両開きの扉は中からみるとこんな感じなのか。中から見ても手抜きなく、綺麗な細工がされている。
もう昔みたいに感じるあのお屋敷の記憶があってもびっくりしたんだ。きっとブラウニーたちはものすごくびっくりするだろう。
だから私も、頑張らないと!
「失礼いたします。ブラウニー様が入室されます」
横抱っこからちゃんとブラウニーたちにまっすぐ向き合うよう座りなおして気合をいれて待っていると、マドル先輩の声がかかった。そして返事を待たずに扉がゆっくりと開いていく。両開きの扉が綺麗に開くのを中から見ると、こんな感じなんだ。そう思いながら見守ると、開いて見えた光景に私はびくっと体をゆらしてしまった。

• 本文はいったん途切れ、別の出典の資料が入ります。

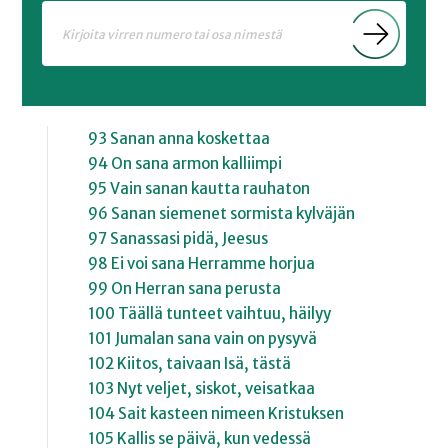
93 Sanan anna koskettaa
94 On sana armon kalliimpi
95 Vain sanan kautta rauhaton
96 Sanan siemenet sormista kylväjän
97 Sanassasi pidä, Jeesus
98 Ei voi sana Herramme horjua
99 On Herran sana perusta
100 Täällä tunteet vaihtuu, häilyy
101 Jumalan sana vain on pysyvä
102 Kiitos, taivaan Isä, tästä
103 Nyt veljet, siskot, veisatkaa
104 Sait kasteen nimeen Kristuksen
105 Kallis se päivä, kun vedessä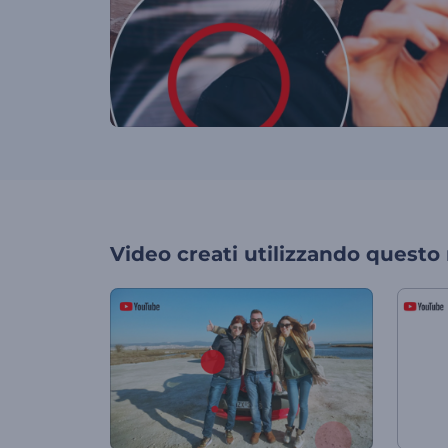
Video creati utilizzando questo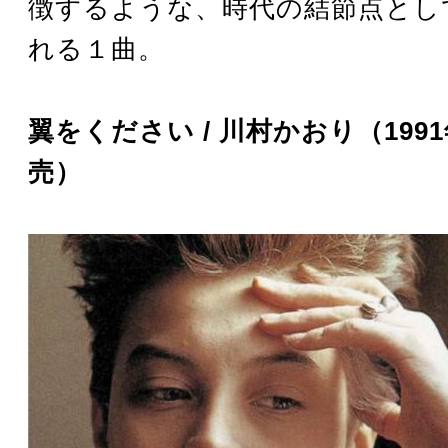
徴するような、時代の結節点とし
れる１曲。
翼をください / 川村かおり（1991
売）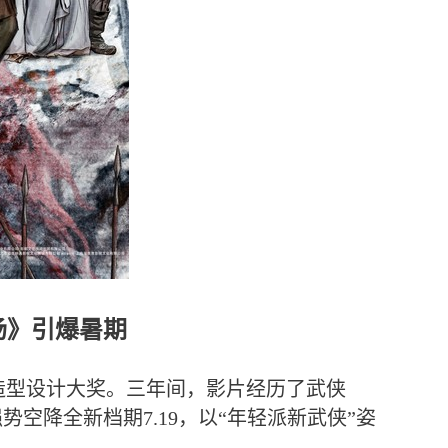
场》引爆暑期
造型设计大奖。三年间，影片经历了武侠
空降全新档期7.19，以“年轻派新武侠”姿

ずらっとブラウニーたちの大群だ。さっきより人数が増えているような気がする。それがものすごく規則正しく隊列をくんで足音までそろえて入ってくる。
小さいと言ってもぎょっとするほどの圧がある。それと同時に、ブラウニーたちの本気度が伝わってきて、私は身構えていたつもりでも足りなくてびっくりしてしまったのだ。
「……!」
お腹にあるライラ様の手がぎゅっと私の体をしっかり固定するように力を入れなおされた。体を動かしてしまったからだろう。だけどそのおかげで私ははっと正気に戻る。

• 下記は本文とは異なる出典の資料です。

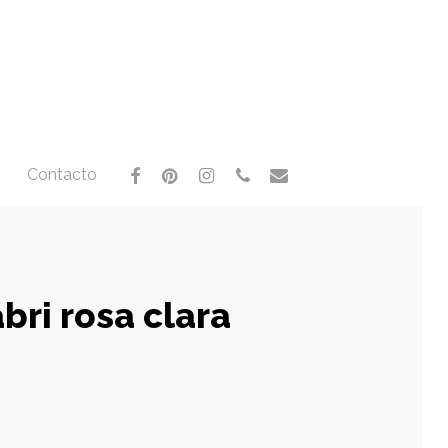
facebook
pinterest
instagram
phone
email
Contacto
bri rosa clara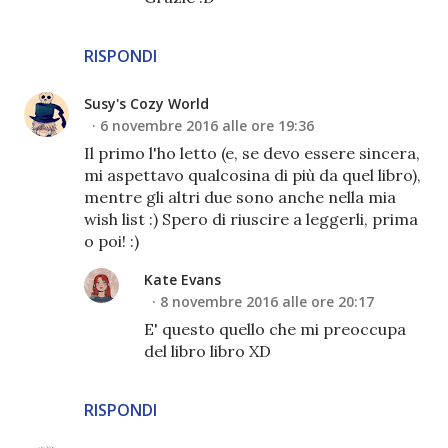
RISPONDI
Susy's Cozy World
6 novembre 2016 alle ore 19:36
Il primo l'ho letto (e, se devo essere sincera,
mi aspettavo qualcosina di più da quel libro),
mentre gli altri due sono anche nella mia
wish list :) Spero di riuscire a leggerli, prima
o poi! :)
Kate Evans
8 novembre 2016 alle ore 20:17
E' questo quello che mi preoccupa
del libro libro XD
RISPONDI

そうだ。のまれていてどうする。ブラウニーたちはもっと緊張してるんだ。頑張らないと! 私はライラ様の手に自分の手を重ねて気を引き締めなおす。
「きゅ!」
ブラウニーたちがみんな中にはいってきて、私たちから少し離れた先まできた、先頭の緑のリボンをつけたきゅーちゃんが音頭をとるように声をあげ、ブラウニー全員が整列した状態で綺麗に足をとめた。
「……」
そしてじっと頭をさげて動かない。あ、これこっちが何か言わないといけないやつか。と思ってライラ様を振り向いた。ライラ様はどこか楽しそうに私を見て黙ったまま、私のお腹の上の手を動かして私の指先をぎゅっと握った。

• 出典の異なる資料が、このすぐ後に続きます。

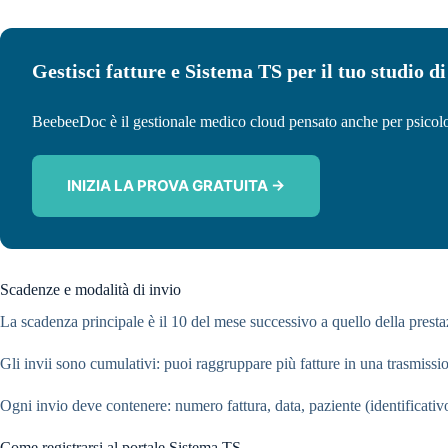
Gestisci fatture e Sistema TS per il tuo studio di
BeebeeDoc è il gestionale medico cloud pensato anche per psicologi
INIZIA LA PROVA GRATUITA →
Scadenze e modalità di invio
La scadenza principale è il 10 del mese successivo a quello della presta
Gli invii sono cumulativi: puoi raggruppare più fatture in una trasmission
Ogni invio deve contenere: numero fattura, data, paziente (identificati
Come registrarsi al portale Sistema TS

さっき、私がライラ様の膝にのったままで勘違いされても仕方ない、みたいな話はしたけど、え? これ挨拶そのものが私の仕事ってこと?
「……、ブラウニーさんたち、今日はみなさん大勢で挨拶にきてくださってありがとうございます。顔をあげてください」
一瞬迷ったけど、私も何か言わせられるかなとは思って覚悟決めていたし、あんまり待たせても可哀そうだ。私は前を向いてライラ様の手を握り返しながらそう声をかけた。
自分でも緊張してるのがわかる声だったけど、きゅーちゃんたちは静かにすっと顔をあげた。
「きゅー、きゅう!!」
きゅーちゃんは一歩前に出て、大きな声でそう言った。何も、何もわからないよ! 難易度が高い!! いや、落ち着け私。お互い、これが仲間になるための儀式ってことは把握しているんだから、きゅーちゃんのセリフは仲間にしてください一択。いや、でも顔をあげての次だから、改めて、お初にお目にかかります! の可能性も?
「はい、ありがとうございます。きゅーちゃんたちに出会えて私たちもとっても嬉しいです。これからこの島で一緒に暮らしていくわけですから、助け合っていけたらいいですよね。大変なことも辛いことも、一緒に頑張って、一緒に楽しく暮らしてくれますか?」
これが、灰色の脳細胞が出した答えだ! そう! どっちでもまあまあいける答え! はじめまして、でも「会えて嬉しい」でお返事してこっちから仲間に誘ってる文脈になる。それでいて仲間にしてください、でも仲間に誘ってくれてありがとうからの「助け合うのいいよね。一方的にじゃなくて一緒にこの島で頑張ってくれますか?」で意味が通じる! 完璧だ!
「きゅううう!」
私が心の中で自画自賛しながらもそう言い切ると、きゅーちゃんはそう大きい声で答えてくれた。よし! ここでのきゅーちゃんの返事ははいしかありえないので、これで決まりだ! 今からブラウニーたちも一緒に島で暮らす仲間だよ!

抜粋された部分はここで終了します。